What you have to do
In the lines below, the string "rozměru" may appear; say how many lines hold it and give nothing more.

Data records START

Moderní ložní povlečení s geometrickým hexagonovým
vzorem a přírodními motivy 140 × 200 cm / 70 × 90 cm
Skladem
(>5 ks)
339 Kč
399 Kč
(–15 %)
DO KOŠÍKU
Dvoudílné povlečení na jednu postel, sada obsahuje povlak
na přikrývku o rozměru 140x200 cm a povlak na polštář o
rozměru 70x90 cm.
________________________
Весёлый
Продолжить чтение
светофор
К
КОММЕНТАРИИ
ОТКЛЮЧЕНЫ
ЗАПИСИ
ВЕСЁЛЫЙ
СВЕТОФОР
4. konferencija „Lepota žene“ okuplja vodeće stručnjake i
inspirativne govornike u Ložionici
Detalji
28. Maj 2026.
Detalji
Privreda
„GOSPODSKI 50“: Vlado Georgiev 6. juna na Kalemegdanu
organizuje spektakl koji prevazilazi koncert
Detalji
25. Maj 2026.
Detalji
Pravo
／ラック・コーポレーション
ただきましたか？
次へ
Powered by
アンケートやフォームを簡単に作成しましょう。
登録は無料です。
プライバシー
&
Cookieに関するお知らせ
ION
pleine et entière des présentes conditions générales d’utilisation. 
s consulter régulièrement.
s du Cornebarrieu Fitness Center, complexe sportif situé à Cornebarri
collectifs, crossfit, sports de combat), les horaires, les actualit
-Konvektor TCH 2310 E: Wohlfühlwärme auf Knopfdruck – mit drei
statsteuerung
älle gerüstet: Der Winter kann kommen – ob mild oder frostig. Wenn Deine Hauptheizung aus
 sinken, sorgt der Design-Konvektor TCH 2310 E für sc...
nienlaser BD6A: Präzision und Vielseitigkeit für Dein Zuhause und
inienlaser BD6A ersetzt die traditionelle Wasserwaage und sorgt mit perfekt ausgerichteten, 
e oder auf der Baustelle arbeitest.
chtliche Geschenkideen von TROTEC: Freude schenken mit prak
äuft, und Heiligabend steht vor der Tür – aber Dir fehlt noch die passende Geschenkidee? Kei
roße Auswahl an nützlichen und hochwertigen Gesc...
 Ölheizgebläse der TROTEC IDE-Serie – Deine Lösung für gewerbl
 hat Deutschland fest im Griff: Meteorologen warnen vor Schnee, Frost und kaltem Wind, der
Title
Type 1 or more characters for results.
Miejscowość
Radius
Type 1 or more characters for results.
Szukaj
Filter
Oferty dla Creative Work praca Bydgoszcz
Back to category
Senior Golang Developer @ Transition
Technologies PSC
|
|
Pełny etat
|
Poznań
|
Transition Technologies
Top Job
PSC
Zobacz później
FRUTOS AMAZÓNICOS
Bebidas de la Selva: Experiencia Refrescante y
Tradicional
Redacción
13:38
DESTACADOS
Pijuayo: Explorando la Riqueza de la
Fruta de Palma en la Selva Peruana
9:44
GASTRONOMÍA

Data records END

Answer to the exercise
2